No Child Left Behind – Connecticut

No Child Left Behind – Connecticut

            One of the legislative centerpieces of Federal Education Law is “The No Child Left Behind Act of 2001” (“NCLB”).  The Act is 670 pages in length and almost as controversial as it is long.   Therefore, parents should be familiar with at least its stated purpose and general provisions.  NCLB does not, however, give parents the right to sue on behalf of their children. 

          NCLB funds Federal programs established by the U.S. Department of Education aimed at improving the performance of schools throughout the 50 states by imposing greater accountability on public schools, expanding parental choice in the school attended by their child, and placing increased emphasis on reading and math skills.  NCLB has as one of its focal points improvement of schools and school districts serving students from low-income families.

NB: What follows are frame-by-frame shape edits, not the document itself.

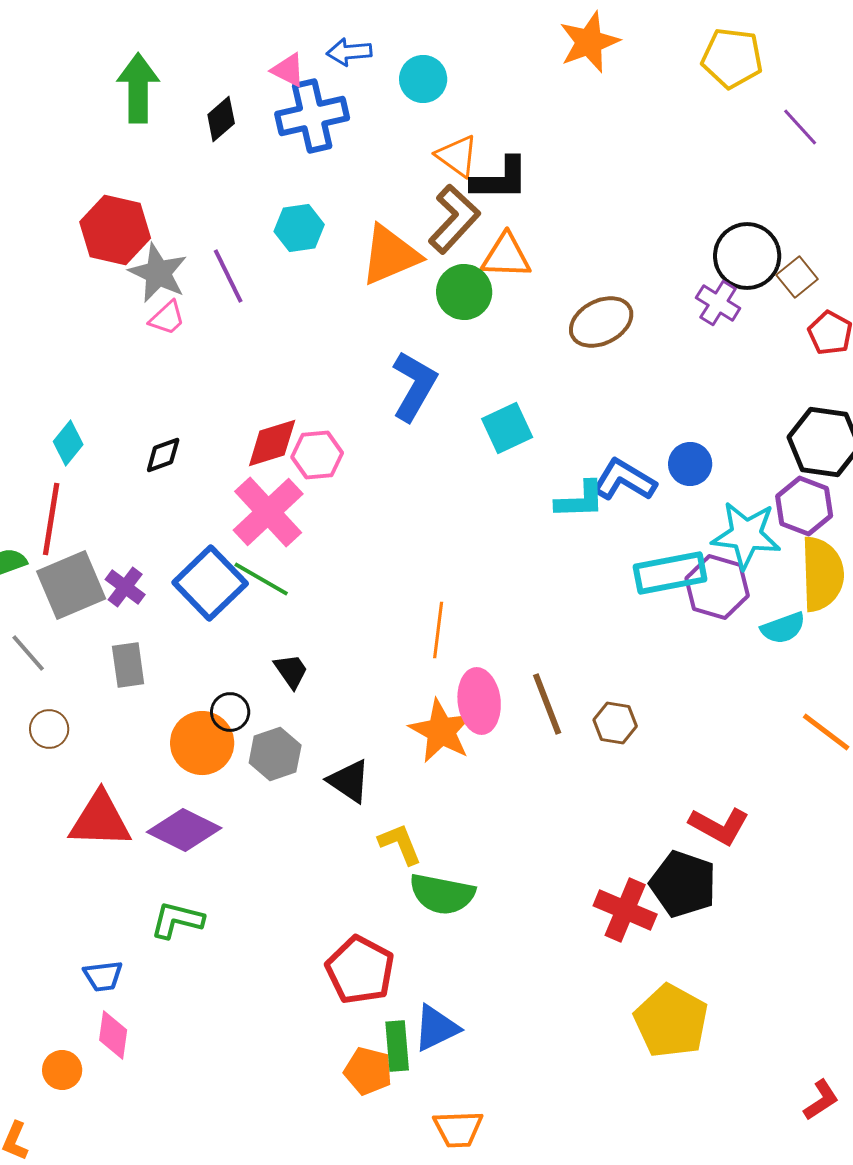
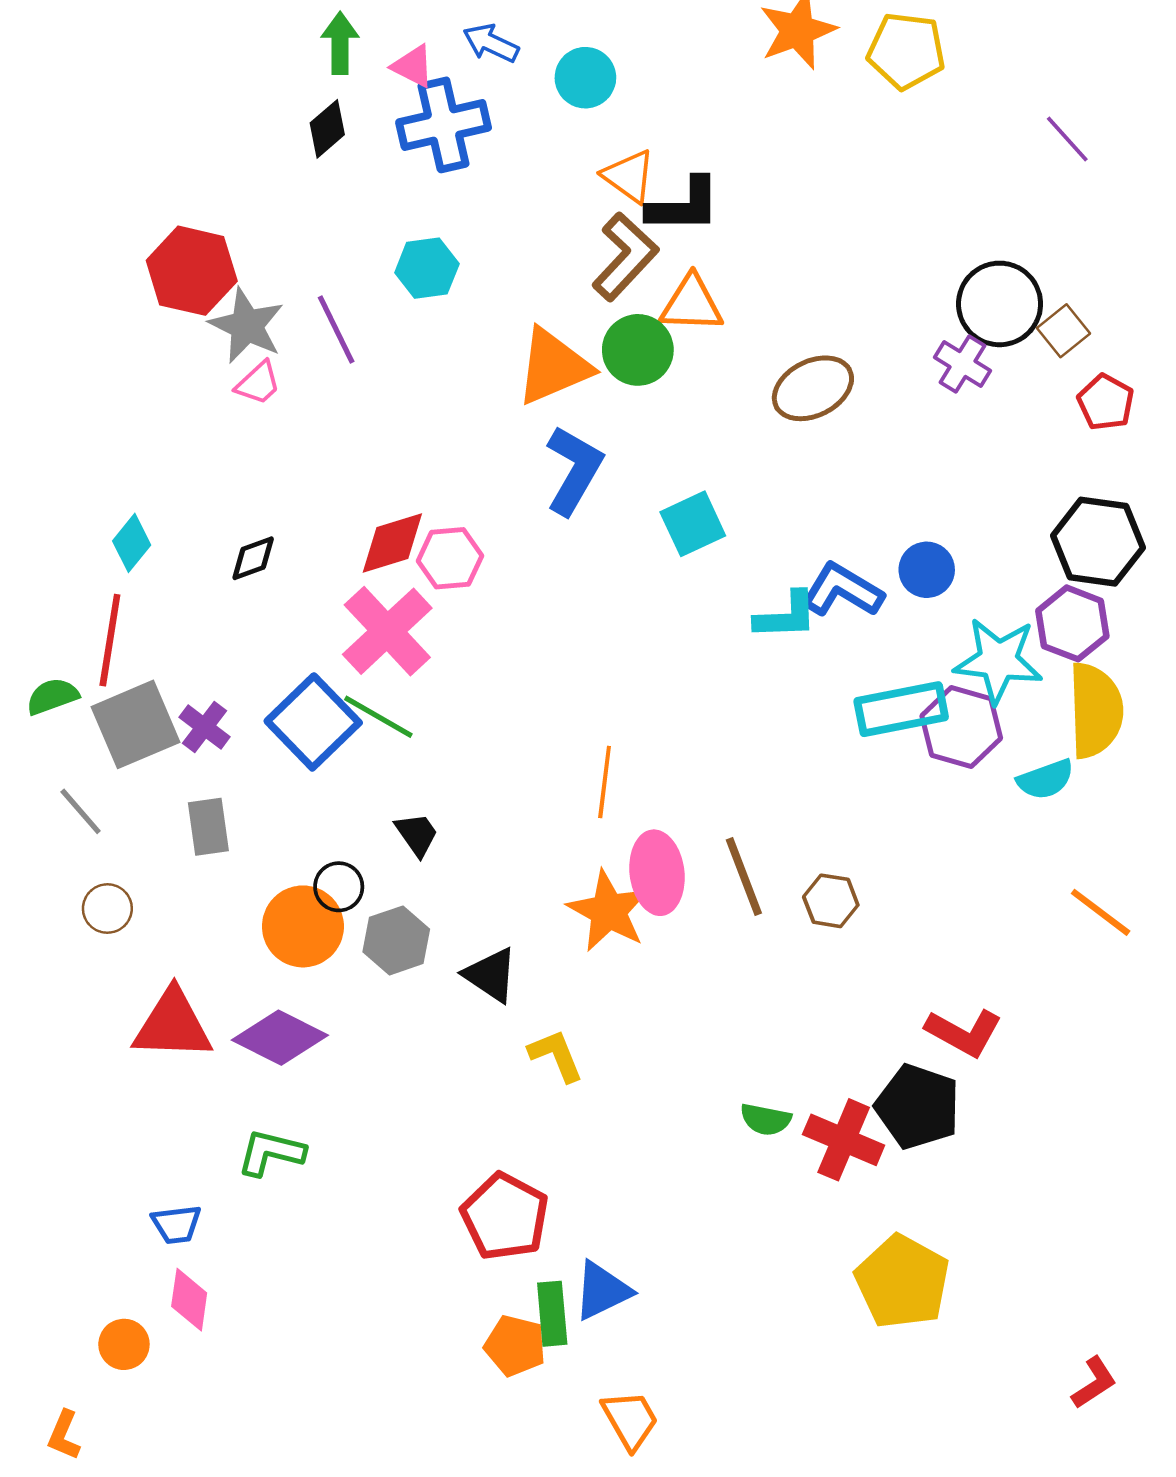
blue arrow: (349, 52) -> (491, 43), turned 30
yellow pentagon: (732, 58) -> (906, 51), moved
green arrow: (138, 88) -> (340, 43), moved, size x0.7
orange triangle: (390, 255) -> (553, 367), moved
green semicircle: (442, 894) -> (766, 1119), moved, size x0.6
orange trapezoid: (458, 1129) -> (630, 1420), turned -118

            The theory underlying enactment of NCLB was that improved educational programs would enable students to meet challenging state academic achievement standards and thereby achieve their full potential.  Among other areas, the Act funds programs and resources for disadvantaged students, delinquent and neglected youth in institutions, improving teacher and principal quality, use of technology in schools, and fostering a safe and drug-free learning environment.  One source of controversy is the fact that NCLB allows military recruiters access to the names, addresses, and telephone listings of 11th and 12th grade students if the school provides that information to colleges or employers. 

          More specifically, NCLB requires states to strengthen test standards, to test annually all students in grades 3-8, and to establish annual statewide progress objectives to ensure that all students achieve proficiency within 12 years. There are no Federal standards of achievement; each state is required to set its own standards. Test results and state progress objectives must be stratified based upon poverty, race, ethnicity, disability, and English proficiency to ensure that “no child is left behind.”  Schools and school districts that fail to make “adequate yearly progress” are subject to corrective action and restructuring.  Adequate yearly progress means, for example, that each year a school’s fourth graders score higher on standardized tests than the previous year’s fourth graders.

          Once a school has been identified under NCLB as requiring improvement, corrective action, or restructuring, local school officials must afford its students the opportunity (and transportation, if needed) to attend a better public school within the same school district.  Low-income students attending a “persistently failing school” (i.e., one failing to meet state standards for 3 out of the 4 preceding years) are eligible for funding to obtain supplemental educational services from either public or private schools selected by the student and his parents.  Under-performing schools are highly incentivized to improve if they wish to avoid further loss of students (and an accompanying loss of funding).  A school that fails to make adequate yearly progress for five consecutive years is subject to reconstitution under a restructuring plan.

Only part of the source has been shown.